Signs have been put up in a number of parks banning Brits from feeding ducks and swans amid fears of bird flu.
London’s Royal Parks have urged locals to halt the family-popular activity on government advice.
Authorities say this is because throwing food at birds encourages them to all band together, increasing the likelihood of spreading the disease.
Signs have been put up at Round Pond in Kensington Gardens showing a hand piercing a duck with a dash in a red circle.
In the meantime, the famous pelicans in St. James’ Park are confined to their enclosure and are not allowed to roam freely as usual.
It comes after some birds in Hyde Park are suspected to have died from bird flu, although test results are not yet available.
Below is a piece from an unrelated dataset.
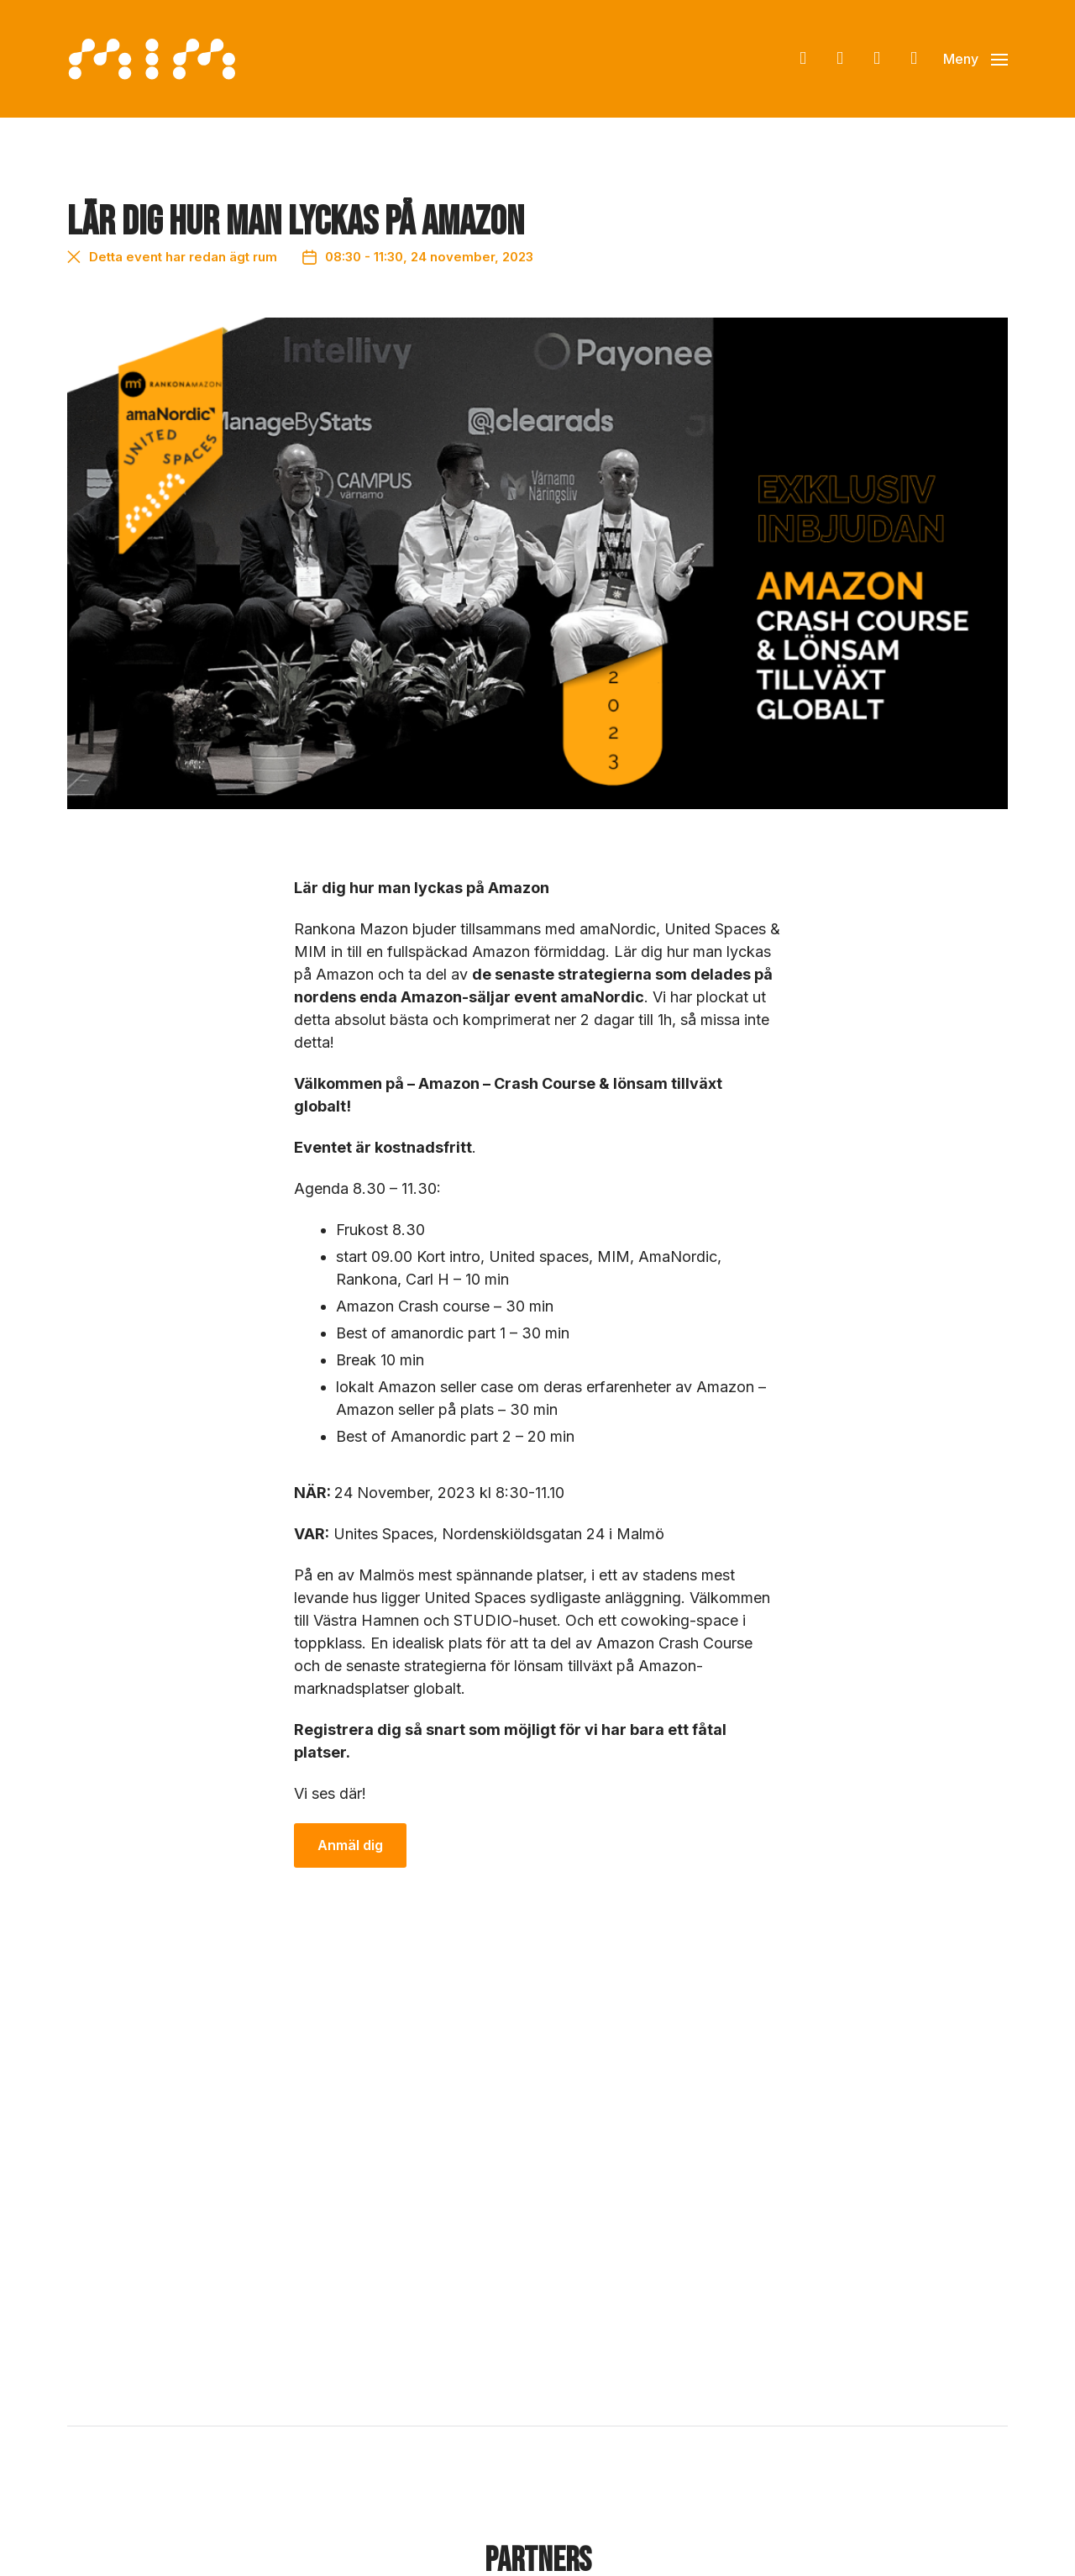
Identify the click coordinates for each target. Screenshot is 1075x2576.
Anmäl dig (350, 1845)
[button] (975, 59)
The disease is now believed to have killed a third of the flock of royal swans on the Thames, while charities say they have pulled 66 dead swans from the waters of Windsor Castle.
The UK is currently in the midst of a record outbreak of bird flu.
A Royal Parks spokesman said: “As managers of large open spaces in London, we remain very concerned about the current outbreak of avian flu in the UK.
“We cannot prevent wild birds from catching the virus but we are conducting increased surveillance of our waters to look for signs of disease and to ensure any dead birds are removed immediately.
“We are following all instructions from Defra (Department of Environment, Food and Rural Affairs) and as a result our pelican colony at St James’s Park has been moved to their Duck Island enclosure.”
Meanwhile, a spokesman for the Royal Society for the Protection of Birds (RSPB) said: “This is the worst outbreak of bird flu we have ever seen and over 60 different species of wild birds have been affected in the UK.
“So far, avian flu has been predominantly reported in species not normally found in gardens and our advice remains that while people ensure good hygiene at bird feeding stations, people can still feed garden birds.
“This includes regularly cleaning outdoor bird feeders with a mild disinfectant, removing old bird seed, spacing bird feeders as far apart as possible, and washing hands.”
Anyone who sees a sick or injured bird is urged not to touch it.
Instead, they can report them directly to the RSPCA.
If you are in the Royal Parks, sick or injured birds can also be reported on 0300 061 2000.